Ziel ist ein stufenweiser Personalaufbau auf Grundlage von Daten zur Ist- und Soll-Personalbesetzung. Hiermit sollen die Rahmenbedingungen für die Pflege im Krankenhaus verbessert und eine hochwertige pflegerische Versorgung gewährleistet werden. Die „Pflegepersonalregelung 2.0“ soll in drei Stufen eingeführt werden. Ab 2025 soll die Personalbemessung verbindlich sein.

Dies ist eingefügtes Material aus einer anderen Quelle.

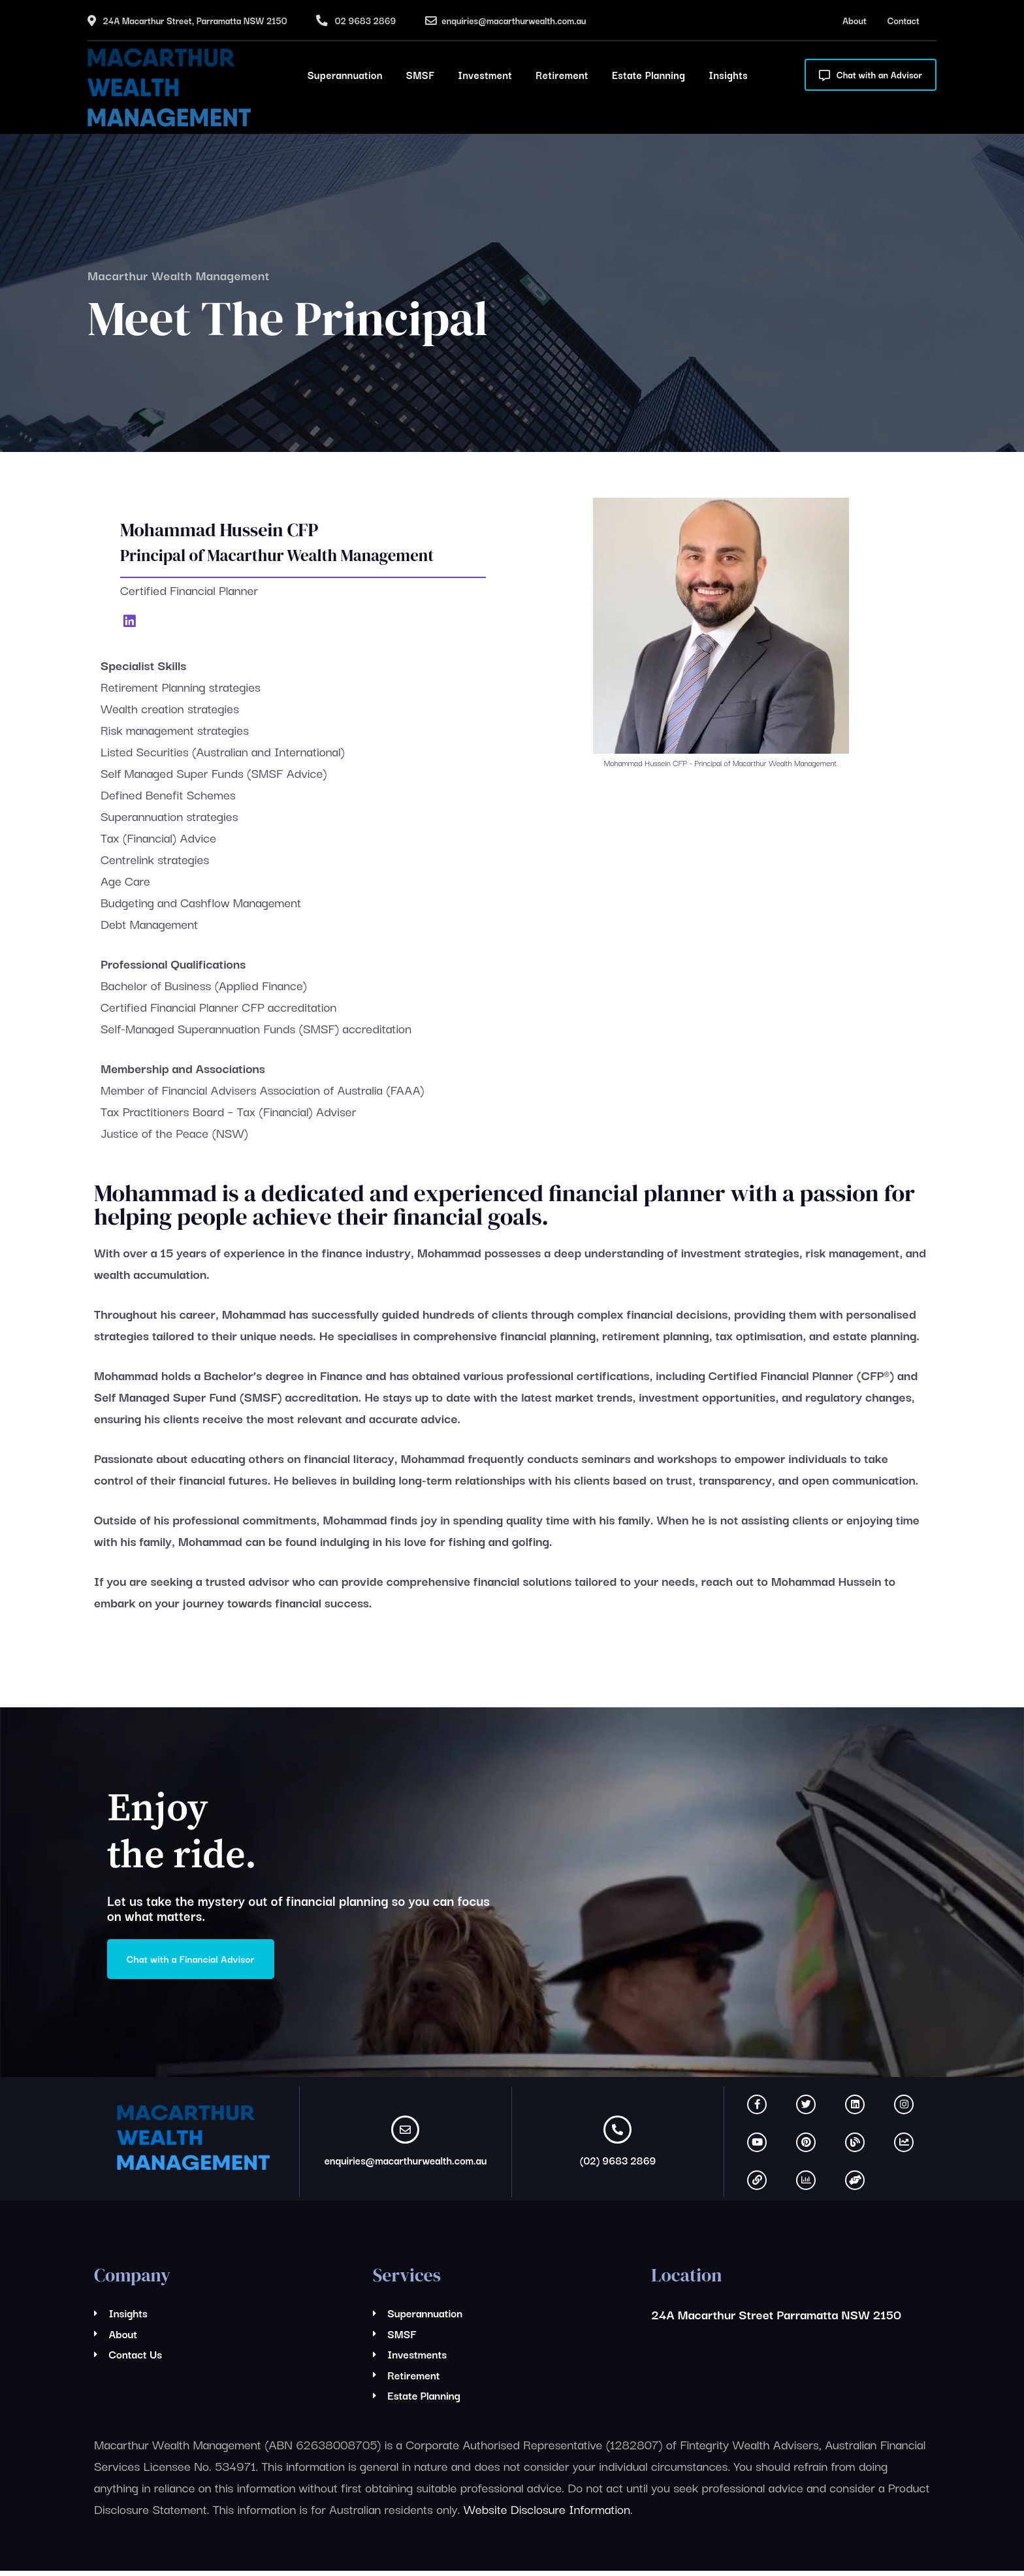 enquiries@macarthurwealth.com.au (513, 20)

Mehr Unterstützung für Pädiatrie und Geburtshilfe

Mit dem Krankenhauspflegeentlastungsgesetz sollen auch die Pädiatrie und die Geburtshilfe mehr finanzielle Unterstützung bekommen. Aus der Liquiditätsreserve des Gesundheitsfonds soll die Pädiatrie jeweils 270 Millionen Euro in den Jahren 2023 und 2024 erhalten und die Geburtshilfe in denselben Jahren jeweils 108 Millionen Euro. Außerdem neu: Krankenhäuser können in geeigneten Fällen anstelle einer vollstationären Behandlung eine tagesstationäre Behandlung ohne Übernachtung erbringen. Hierfür ist eine spezielle Vergütung geplant.

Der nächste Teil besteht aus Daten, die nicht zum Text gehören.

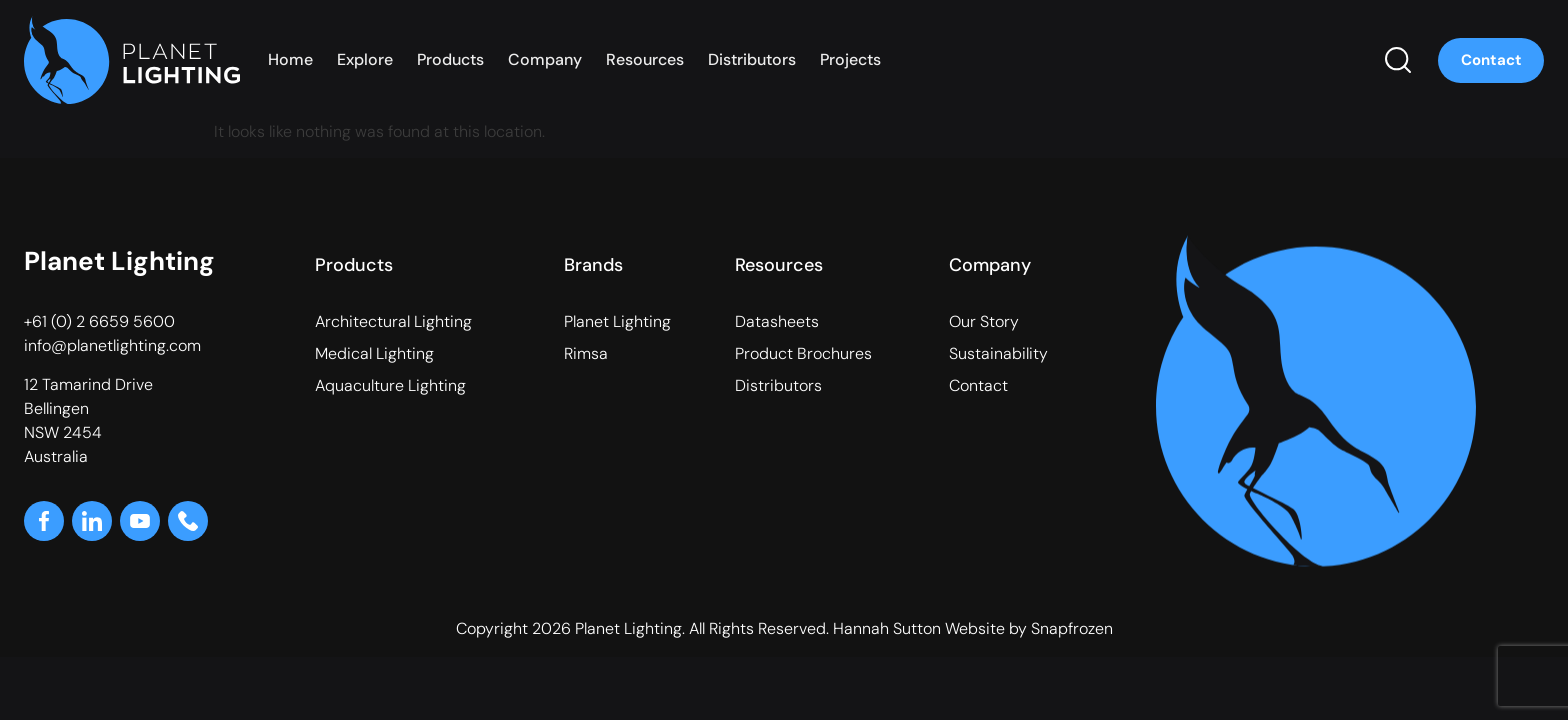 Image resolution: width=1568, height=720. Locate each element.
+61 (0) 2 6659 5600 (99, 321)
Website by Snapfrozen (1029, 628)
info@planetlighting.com (112, 345) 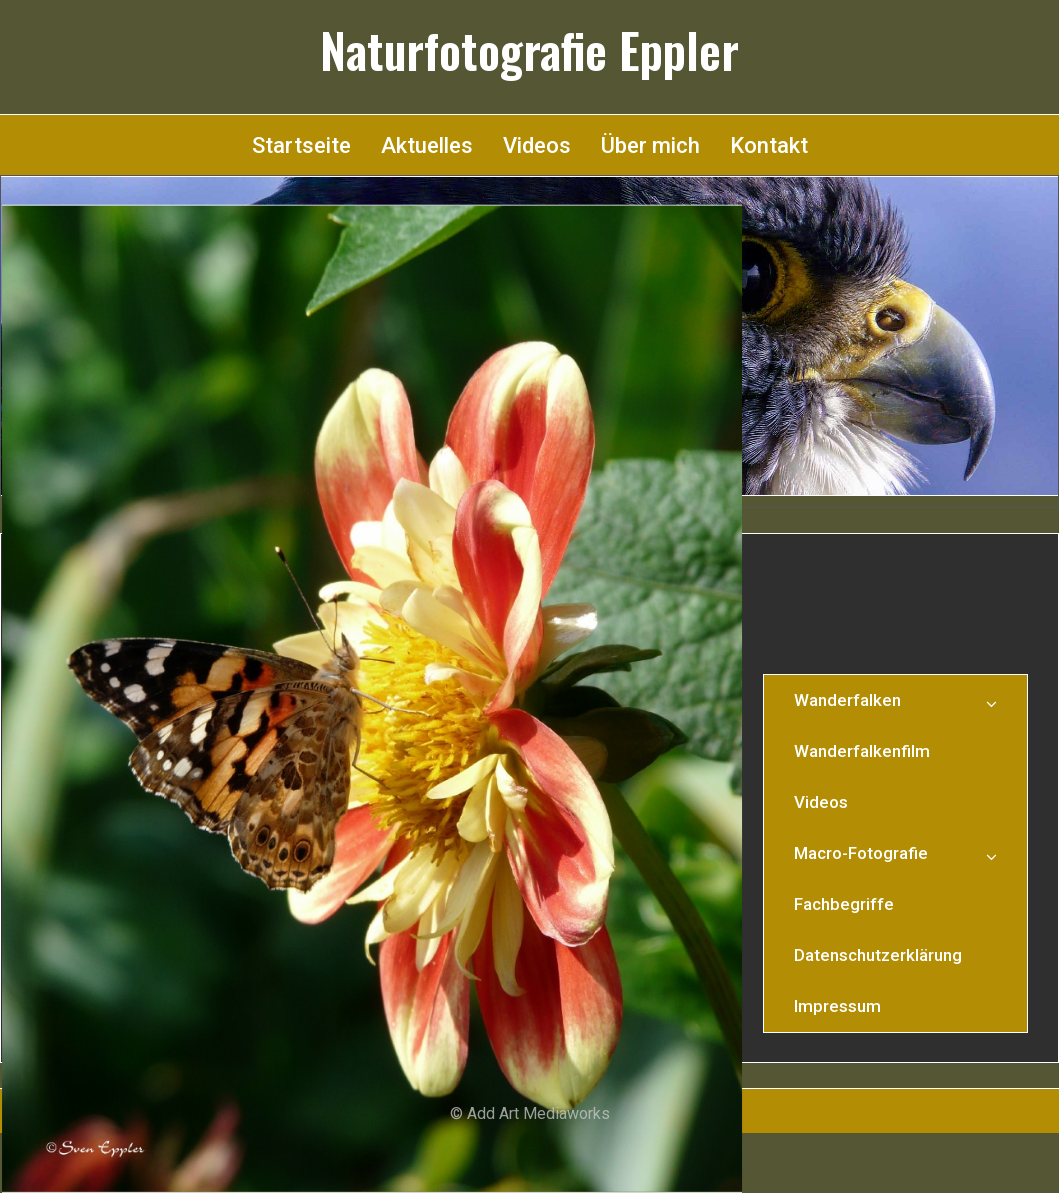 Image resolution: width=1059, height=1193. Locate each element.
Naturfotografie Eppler (529, 50)
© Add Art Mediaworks (530, 1113)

Weitere Regelungen im Krankenhaus- und Digitalisierungsbereich

Weitere Regelungen des Gesetzes betreffen den Abbau des Verwaltungsaufwandes und die Weiterentwicklung der Digitalisierung:

  • Die Budgetverhandlungen sollen durch Fristen und ein automatisches Tätigwerden der Schiedsstelle beschleunigt werden.
  • Es werden Verwaltungsvereinfachungen und Klarstellungen bei der Krankenhausabrechnungsprüfung vorgenommen und die Strukturprüfung durch die Medizinischen Dienste weiterentwickelt.
  • Das Verfahren zur Übermittlung von Daten der Kalkulationskrankenhäuser wird angepasst.
  • Es werden Klarstellungen und Konkretisierungen zum Krankenhauszukunftsfonds getroffen und dessen Evaluierung weiterentwickelt.
  • Der gesetzliche Auftrag des Sachverständigenrats Gesundheit wird ausdrücklich um den Bereich Pflege erweitert.
  • Mit verschiedenen Regelungen im Digitalbereich soll die Nutzerfreundlichkeit von digitalen Anwendungen gestärkt werden, wie zum Beispiel die Nutzung des E-Rezepts. (opm)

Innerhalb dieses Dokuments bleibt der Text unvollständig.